T.C. Jenkins Department of Biophysics, Johns Hopkins University, Baltimore, Maryland 21218, USA.
Protein Sci. 2010 Jun;19(6):1127-36. doi: 10.1002/pro.399.
We present a method with the potential to generate a library of coil segments from first principles. Proteins are built from alpha-helices and/or beta-strands interconnected by these coil segments. Here, we investigate the conformational determinants of short coil segments, with particular emphasis on chain turns. Toward this goal, we extracted a comprehensive set of two-, three-, and four-residue turns from X-ray-elucidated proteins and classified them by conformation. A remarkably small number of unique conformers account for most of this experimentally determined set, whereas remaining members span a large number of rare conformers, many occurring only once in the entire protein database. Factors determining conformation were identified via Metropolis Monte Carlo simulations devised to test the effectiveness of various energy terms. Simulated structures were validated by comparison to experimental counterparts. After filtering rare conformers, we found that 98% of the remaining experimentally determined turn population could be reproduced by applying a hydrogen bond energy term to an exhaustively generated ensemble of clash-free conformers in which no backbone polar group lacks a hydrogen-bond partner. Further, at least 90% of longer coil segments, ranging from 5- to 20 residues, were found to be structural composites of these shorter primitives. These results are pertinent to protein structure prediction, where approaches can be divided into either empirical or ab initio methods. Empirical methods use database-derived information; ab initio methods rely on physical-chemical principles exclusively. Replacing the database-derived coil library with one generated from first principles would transform any empirically based method into its corresponding ab initio homologue.

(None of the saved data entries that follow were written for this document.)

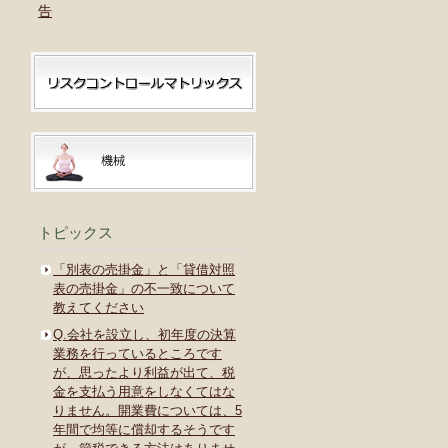
告
トピックス
「別表の売掛金」と「貸借対照
表の売掛金」の不一致について
教えてください
Q.会社を設立し、初年度の決算
業務を行っているところです
が、思ったより利益が出て、税
金を支払う用意をしなくてはな
りません。開業費については、5
年間で均等に償却するそうです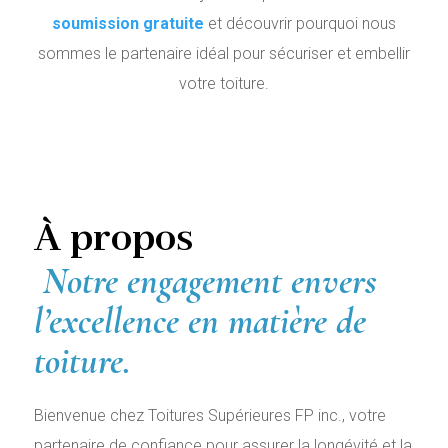
soumission gratuite
et découvrir pourquoi nous
sommes le partenaire idéal pour sécuriser et embellir
votre toiture.
À
propos
Notre engagement envers
l’excellence en matière de
toiture.
Bienvenue chez Toitures Supérieures FP inc., votre
partenaire de confiance pour assurer la longévité et la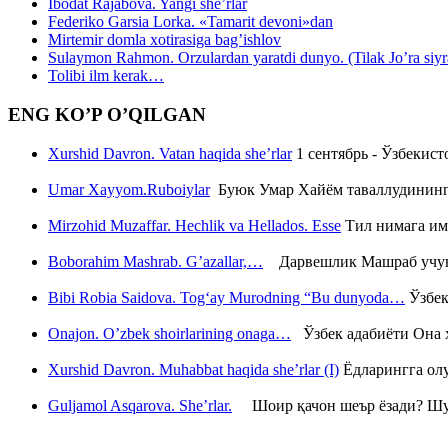
Ibodat Rajabova. Yangi she’rlar
Federiko Garsia Lorka. «Tamarit devoni»dan
Mirtemir domla xotirasiga bag’ishlov
Sulaymon Rahmon. Orzulardan yaratdi dunyo. (Tilak Jo’ra siyrati
Tolibi ilm kerak…
ENG KO’P O’QILGAN
Xurshid Davron. Vatan haqida she’rlar
1 сентябрь - Ўзбекис
Umar Xayyom.Ruboiylar
Буюк Умар Хайём таваллудининг 
Mirzohid Muzaffar. Hechlik va Hellados. Esse
Тил нимага им
Boborahim Mashrab. G’azallar,…
Дарвешлик Машраб учун ш
Bibi Robia Saidova. Tog‘ay Murodning “Bu dunyoda…
Ўзбек
Onajon. O’zbek shoirlarining onaga…
Ўзбек адабиёти Она ҳ
Xurshid Davron. Muhabbat haqida she’rlar (I)
Ёдларингга ол
Guljamol Asqarova. She’rlar.
Шоир қачон шеър ёзади? Шу с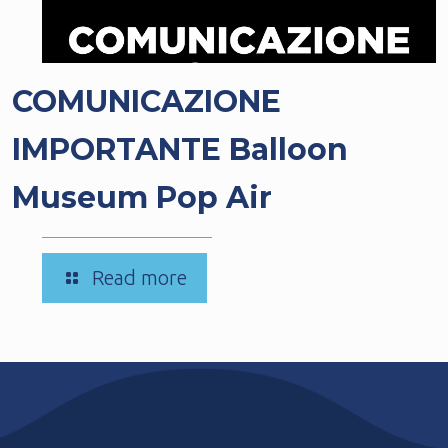
COMUNICAZIONE
IMPORTANTE Balloon
Museum Pop Air
-
Read more
COMUNICAZIONE
IMPORTANTE
Balloon
Museum
Pop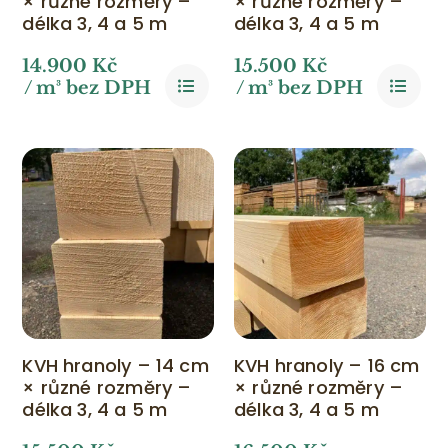
× různé rozměry –
× různé rozměry –
délka 3, 4 a 5 m
délka 3, 4 a 5 m
14.900
Kč
15.500
Kč
/ m³ bez DPH
/ m³ bez DPH
KVH hranoly – 14 cm
KVH hranoly – 16 cm
× různé rozměry –
× různé rozměry –
délka 3, 4 a 5 m
délka 3, 4 a 5 m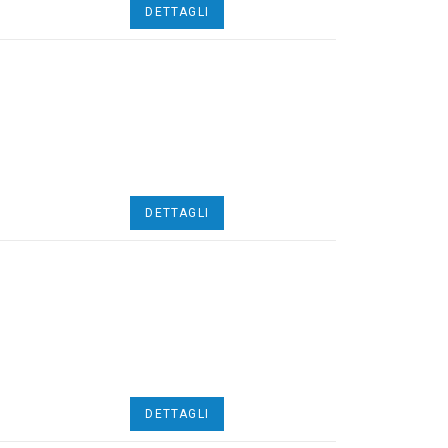
DETTAGLI
DETTAGLI
DETTAGLI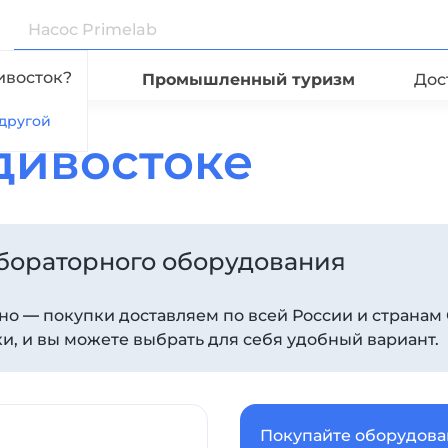
ивосток?
Видео
Промышленный туризм
Дос
другой
дивостоке
абораторного оборудования
бно — покупки доставляем по всей России и странам 
, и вы можете выбрать для себя удобный вариант.
Покупайте оборудов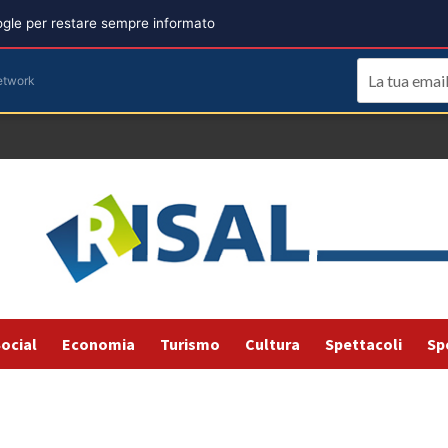
oogle per restare sempre informato
etwork
ocial
Economia
Turismo
Cultura
Spettacoli
Sp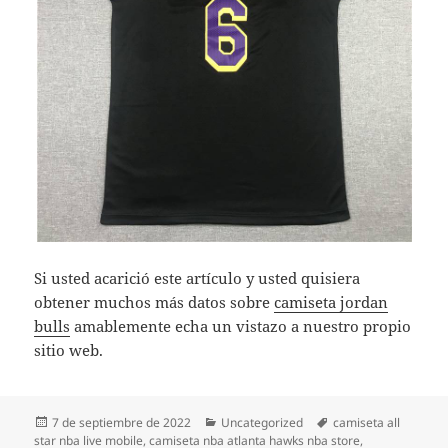
Si usted acarició este artículo y usted quisiera
obtener muchos más datos sobre
camiseta jordan
bulls
amablemente echa un vistazo a nuestro propio
sitio web.
Publicado
Categorías
Etiquetas
7 de septiembre de 2022
Uncategorized
camiseta all
el
star nba live mobile
,
camiseta nba atlanta hawks nba store
,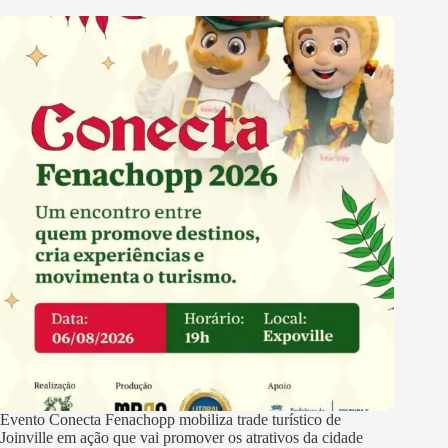
Evento Conecta Fenachopp mobiliza trade turístico de
Joinville em ação que vai promover os atrativos da cidade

我们提出了一种从第一原理生成线圈片段库的方法。蛋白质由α-螺旋和/或β-折叠通过这些线圈片段相互连接而成。在这里,我们研究了短线圈片段的构象决定因素,特别强调了链环。为此,我们从 X 射线解析的蛋白质中提取了一套全面的两、三、四残基环,并按构象对其进行分类。一个非常小的独特构象数占了这一组实验确定的大部分,而其余的成员则跨越了大量罕见的构象,其中许多只在整个蛋白质数据库中出现一次。通过设计基于 metropolis 蒙特卡罗模拟的方法来测试各种能量项的有效性,确定了决定构象的因素。通过与实验对应物进行比较来验证模拟结构。在过滤掉罕见的构象后,我们发现,通过将氢键能量项应用于一个完全生成的无冲突构象集合中,可以重现实验确定的环群体中 98%的剩余部分,在该集合中,没有一个骨架极性基团没有氢键伙伴。此外,至少 90%的更长的线圈片段,从 5 到 20 个残基,被发现是这些较短的原始片段的结构复合材料。这些结果与蛋白质结构预测有关,在蛋白质结构预测中,可以将方法分为经验或从头开始的方法。经验方法使用数据库衍生的信息;从头开始的方法仅依赖于物理化学原理。用从第一原理生成的线圈库取代数据库衍生的线圈库,将任何基于经验的方法转换为其相应的从头开始同源物。